Weather fluctuations are a fact of life for farmers and food producers, but the unusual weather this year is a significant concern.
The past winter in Summerland has been characterized by unusual weather events, including heavy snowfalls in November and January, followed by rapid melting in February.
Now, following the recent mild weather, fruit blossoms have appeared in Summerland roughly three weeks earlier than usual.
The early blossoms could affect the crops for orchardists in the area, especially if the area receives winter conditions later this month, as was the case in late April, 2008.
Such conditions could reduce or wipe out the fruit from trees already in blossom.
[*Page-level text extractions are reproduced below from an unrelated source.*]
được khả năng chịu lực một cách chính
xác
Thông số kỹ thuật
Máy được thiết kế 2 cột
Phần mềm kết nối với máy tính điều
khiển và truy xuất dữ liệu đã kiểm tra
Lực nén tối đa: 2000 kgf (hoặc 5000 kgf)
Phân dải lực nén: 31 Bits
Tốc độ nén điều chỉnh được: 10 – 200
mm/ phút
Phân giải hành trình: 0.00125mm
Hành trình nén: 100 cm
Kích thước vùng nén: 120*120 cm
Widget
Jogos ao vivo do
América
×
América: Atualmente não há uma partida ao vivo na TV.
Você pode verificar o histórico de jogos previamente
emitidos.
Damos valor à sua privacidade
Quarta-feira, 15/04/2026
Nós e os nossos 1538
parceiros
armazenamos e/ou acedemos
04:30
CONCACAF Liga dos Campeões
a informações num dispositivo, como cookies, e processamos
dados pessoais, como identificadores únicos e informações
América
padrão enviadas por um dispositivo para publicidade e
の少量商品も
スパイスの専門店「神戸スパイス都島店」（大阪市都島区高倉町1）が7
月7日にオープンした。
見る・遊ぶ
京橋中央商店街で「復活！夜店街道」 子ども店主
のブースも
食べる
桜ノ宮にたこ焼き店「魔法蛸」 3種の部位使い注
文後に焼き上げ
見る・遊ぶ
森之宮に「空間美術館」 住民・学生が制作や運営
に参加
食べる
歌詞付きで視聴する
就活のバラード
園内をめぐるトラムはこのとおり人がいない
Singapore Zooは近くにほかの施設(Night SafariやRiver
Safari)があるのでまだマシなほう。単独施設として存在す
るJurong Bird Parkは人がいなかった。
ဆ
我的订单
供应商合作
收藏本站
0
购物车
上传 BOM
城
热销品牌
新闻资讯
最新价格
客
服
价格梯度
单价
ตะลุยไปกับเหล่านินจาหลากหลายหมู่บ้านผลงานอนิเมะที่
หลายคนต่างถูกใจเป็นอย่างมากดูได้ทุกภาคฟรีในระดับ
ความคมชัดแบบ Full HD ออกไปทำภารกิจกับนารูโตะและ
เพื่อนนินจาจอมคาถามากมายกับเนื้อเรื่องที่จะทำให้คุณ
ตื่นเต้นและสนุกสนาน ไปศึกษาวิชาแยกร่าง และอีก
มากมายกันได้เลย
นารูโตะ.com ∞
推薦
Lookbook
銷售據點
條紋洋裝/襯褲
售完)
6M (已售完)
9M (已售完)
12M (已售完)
This would have effects far beyond the local farming community.
The unusual weather conditions are not limited to this area.
Other regions of North America are also experiencing conditions which could affect agriculture and food production.
Ontario, eastern Canada and the eastern United States have experienced heavy snowfall and prolonged winter conditions.
California is coping with one of the most severe droughts in that state’s history.
While weather fluctuations are a fact of life for farmers and producers, this year’s conditions could have significant effects.
Any one of these conditions is cause for concern. Several at once, as is happening this year, could affect food consumers.
In recent years, concerns have been raised in Summerland about the importance of local agriculture, food security and a reliable food supply.
These topics deserve further discussion and consideration by all of us, not just the agricultural community.
What happens to food production here and elsewhere will affect us all.